Delimited (CSV)¶
This module supports generation of delimited data. Delimiter will default to ,
To generate completely random data
from genie_pkg import delimited_genie
colspecs =
[
('special_string', 13),
('int', 15),
('float', 7), ('float', 8), ('str', 9),
('str', 5), ('int', 5), ('email', 15, 'mail.com'),
('date', '%d/%m/%Y', 3), ('cc_mastercard',),
('cc_visacard', 13), ('geo_coord', (40.84, -73.87,),)
]
nrows = 10
encoding = 'windows-1252'
for d in delimited_genie.generate(colspecs, nrows, encoding, delimiter='|'):
do_something(d)
If you want to just anonymise some parts of your csv data (Say to remove piis etc)
from genie_pkg import delimited_genie
input_encoding = 'utf-8'
row = 'FReNG,£Ni,£iFthtR¥ubOswUPh,mQWJoypv,F¢MFcR'.encode(input_encoding)
anonymous_col_specs = [(1, 'int'), (4, 'float')]
anonymised = delimited_genie.anonymise_columns(row,
anonymous_col_specs, encoding=input_encoding)
do_something(anonymised)
CSV supports below types
- float (If number of decimal places are not passed, it will default to 2).
- int
- str
- special_string (With special characters)
- email (length, optional_domain) if domain is not passed,
- it will default to dummy.com. (Length is inclusive of domain you specify.)
- date (Make sure format is valid python datetime format.
- Optional delta days to go back or in future)

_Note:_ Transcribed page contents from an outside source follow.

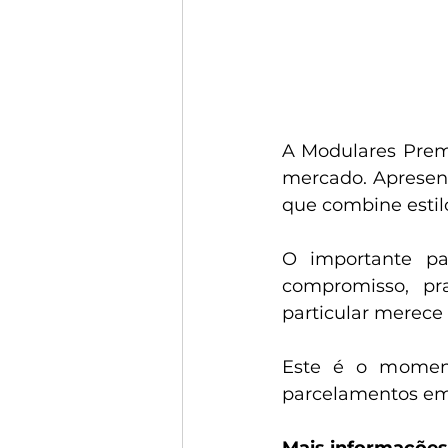
A Modulares Premi
mercado. Apresent
que combine estilo
O importante par
compromisso, pra
particular merece
Este é o moment
parcelamentos em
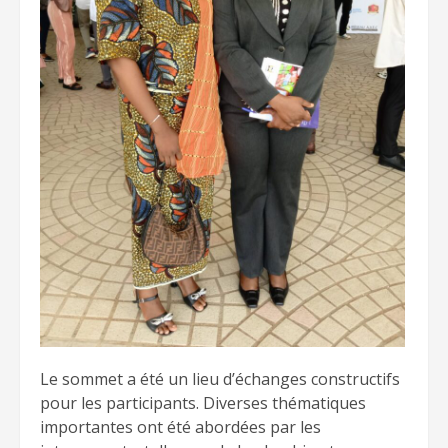
Le sommet a été un lieu d’échanges constructifs
pour les participants. Diverses thématiques
importantes ont été abordées par les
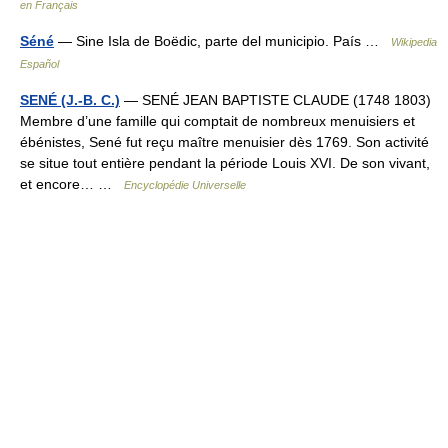
en Français
Séné
— Sine Isla de Boëdic, parte del municipio. País …
Wikipedia
Español
SENÉ (J.-B. C.)
— SENÉ JEAN BAPTISTE CLAUDE (1748 1803)
Membre d’une famille qui comptait de nombreux menuisiers et
ébénistes, Sené fut reçu maître menuisier dès 1769. Son activité
se situe tout entière pendant la période Louis XVI. De son vivant,
et encore… …
Encyclopédie Universelle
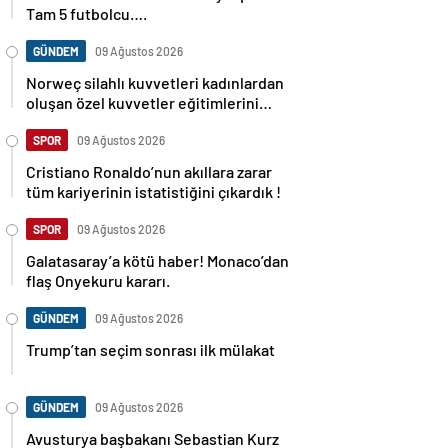
Tam 5 futbolcu….
GÜNDEM
09 Ağustos 2026
Norweç silahlı kuvvetleri kadınlardan
oluşan özel kuvvetler eğitimlerini
başlattı.
SPOR
09 Ağustos 2026
Cristiano Ronaldo’nun akıllara zarar
tüm kariyerinin istatistiğini çıkardık !
SPOR
09 Ağustos 2026
Galatasaray’a kötü haber! Monaco’dan
flaş Onyekuru kararı.
GÜNDEM
09 Ağustos 2026
Trump’tan seçim sonrası ilk mülakat
GÜNDEM
09 Ağustos 2026
Avusturya başbakanı Sebastian Kurz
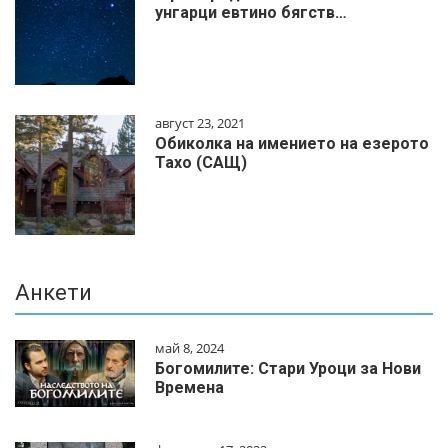
унгарци евтино бягств…
август 23, 2021
Обиколка на имението на езерото
Тахо (САЩ)
Анкети
май 8, 2024
Богомилите: Стари Уроци за Нови
Времена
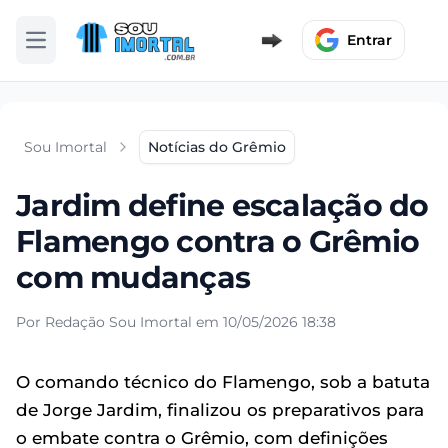
Entrar
Abrir menu
Sou Imortal
Notícias do Grêmio
Jardim define escalação do
Flamengo contra o Grêmio
com mudanças
Por Redação Sou Imortal em 10/05/2026 18:38
O comando técnico do Flamengo, sob a batuta
de Jorge Jardim, finalizou os preparativos para
o embate contra o Grêmio, com definições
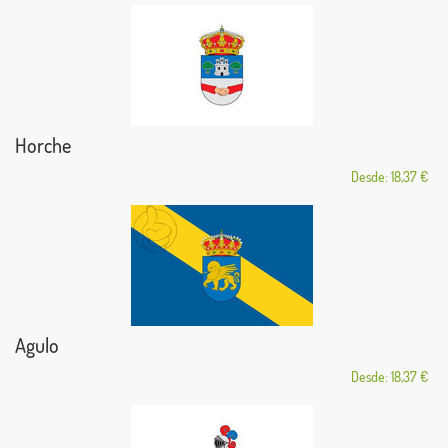
Horche
Desde: 18,37 €
Agulo
Desde: 18,37 €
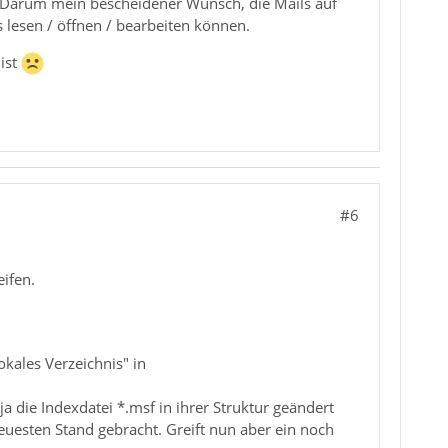
. Darum mein bescheidener Wunsch, die Mails auf
 lesen / öffnen / bearbeiten können.
ist
#6
ifen.
kales Verzeichnis" in
a die Indexdatei *.msf in ihrer Struktur geändert
euesten Stand gebracht. Greift nun aber ein noch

- geo_coord (center:tuple(lat,lng), radius_in_meters, accuracy_digits) center defaults to melbourne, radius = 10000 and accuracy_digits=3
- cc_mastercard (generates 16 digit valid mastercard number)
- cc_visacard (length) (length can be 16 or 13) (generates 16 digit by default)
- one_of (list of choices) returns random choice from the list passed.
- Useful for things like product codes, country code etc.